前立腺肥大症の原因と考えられているジヒドロテストステロンを抑制するのが、前立腺肥大抑制薬デュタステリド(商品名アボルブ)です。その作用機序からAGA治療にも使用されており、AGA治療薬ザガーロという名称でも販売されています。
男性ホルモンであるテストステロンを、ジヒドロテストステロンへと変換する5α還元酵素を阻害する薬です。テストステロンは5α還元酵素によってジヒドロテストステロンに転換されると前立腺の肥大や脱毛を促進するので、この酵素の働きを阻害することで病気の進行が抑えられます。
そして先述したタダラフィルなどのホスホジエステラーゼ5阻害薬が、前立腺や尿道の平滑筋を緊張させるホスホジエステラーゼ5という酵素を阻害することで、排尿障害や蓄尿障害を改善する治療薬です。

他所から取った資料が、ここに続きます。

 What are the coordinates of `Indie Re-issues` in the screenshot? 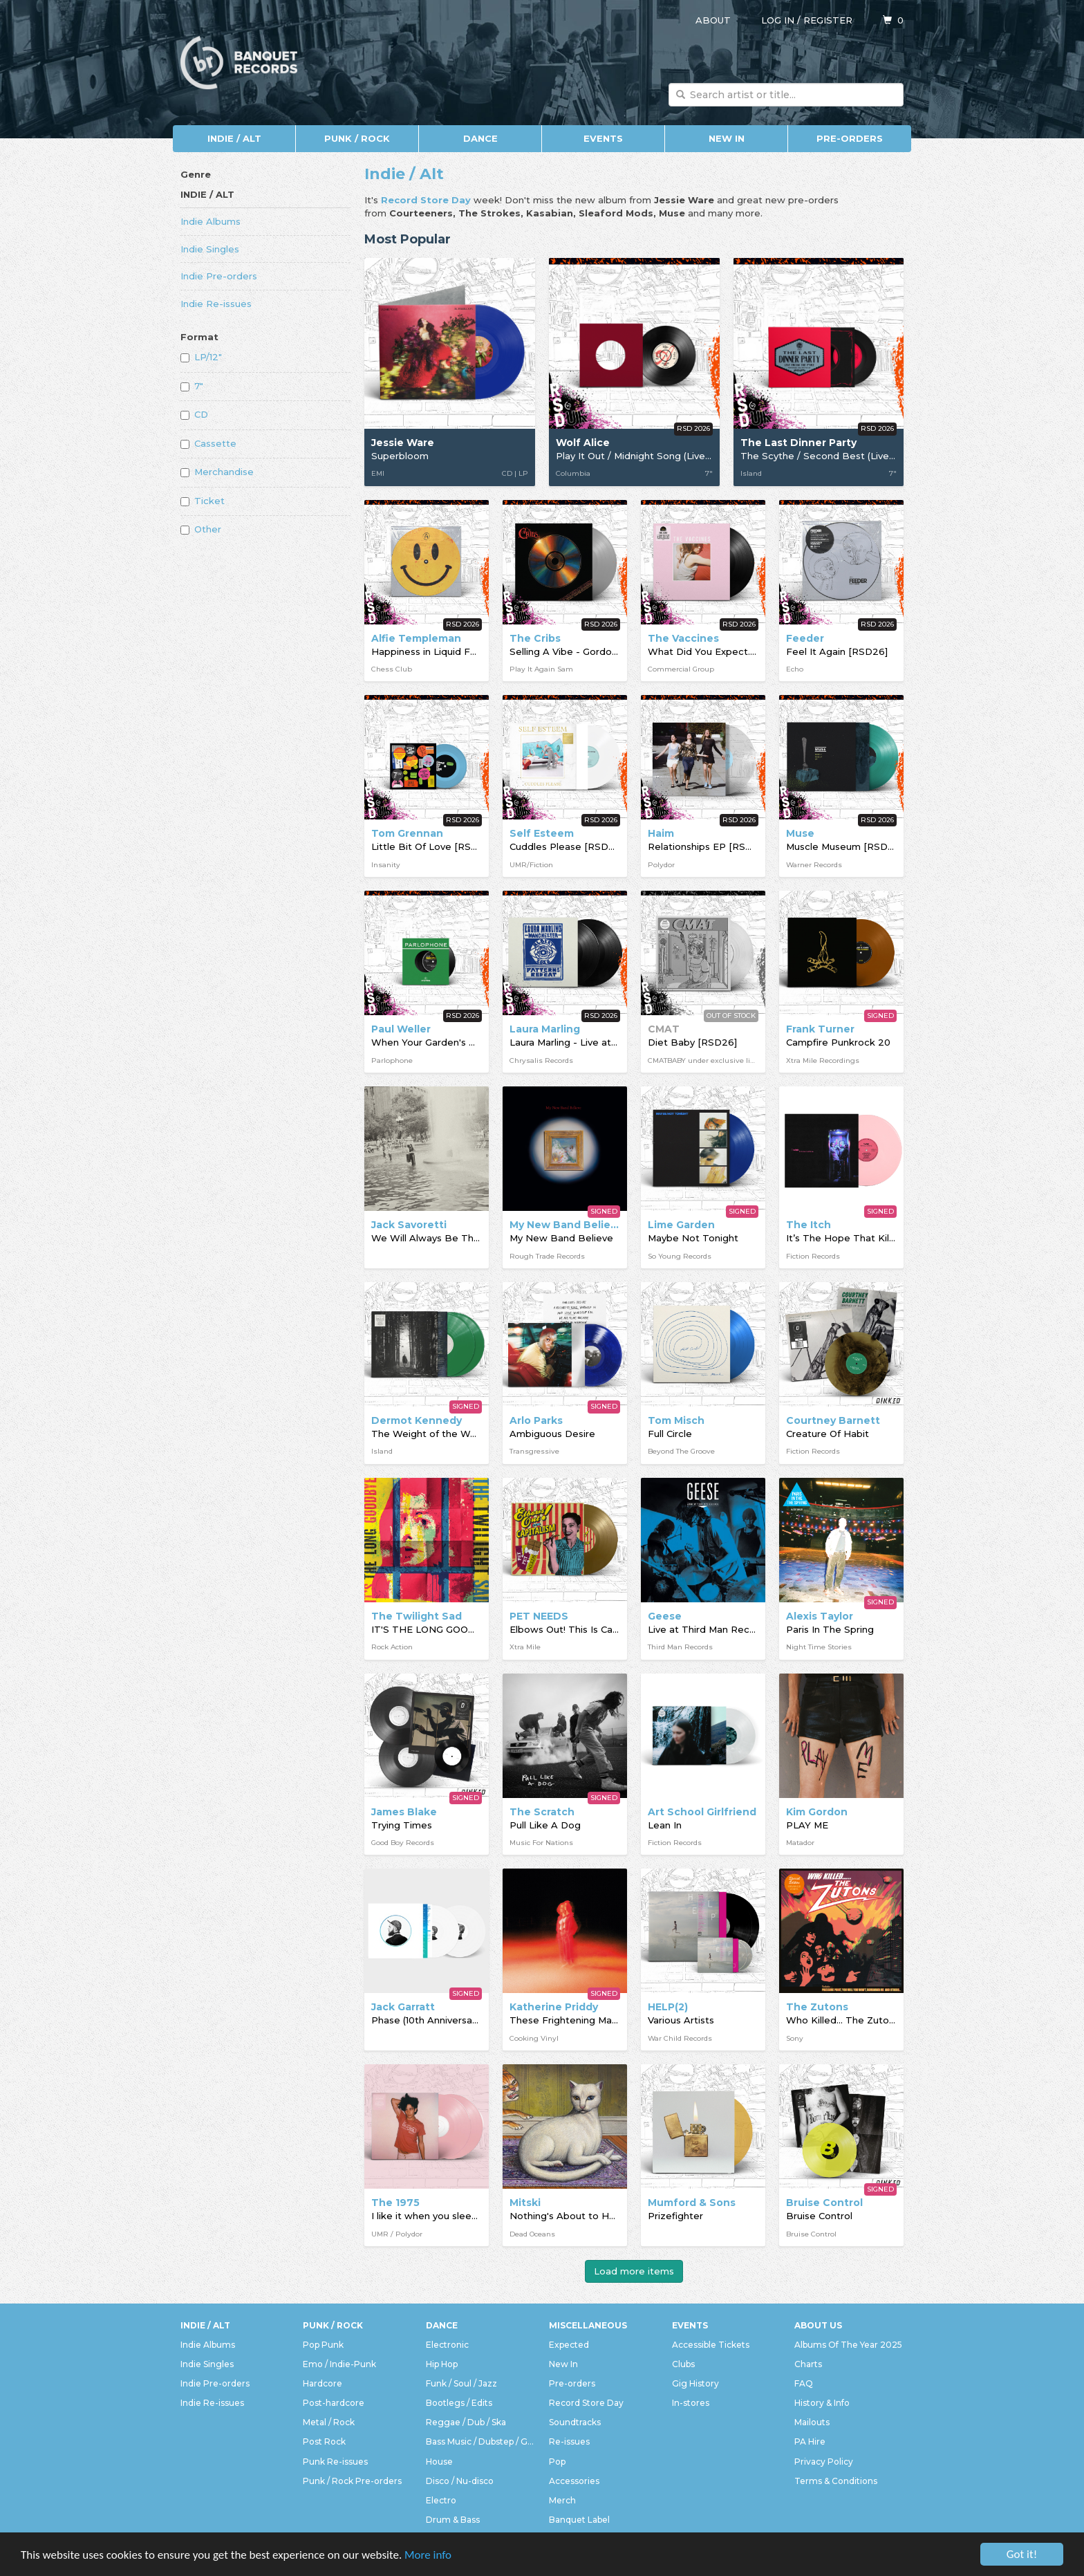 It's located at (216, 303).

従来はED(勃起不全)の治療に使われていた薬なので、前立腺肥大にEDが併発している場合や性機能を低下させたくない場合にはメリットが大きいと考えられています。この他にも漢方薬が使用されることもあります。
手術治療
手術による治療は、肥大した前立腺の一部を切り取る治療で、開腹手術と内視鏡による手術があります。内視鏡による手術は身体への負担が少なくレーザー光線を用いて前立腺の一部を切り取るため、現在の手術の主流となっています。
前立腺がんの場合は放射性物質を手術で埋め込むことで、放射線照射よりも手間を掛けず持続的に治療を行うケースもありますが、前立腺肥大症ではメリットとデメリットを考えて行われることはほとんどありません。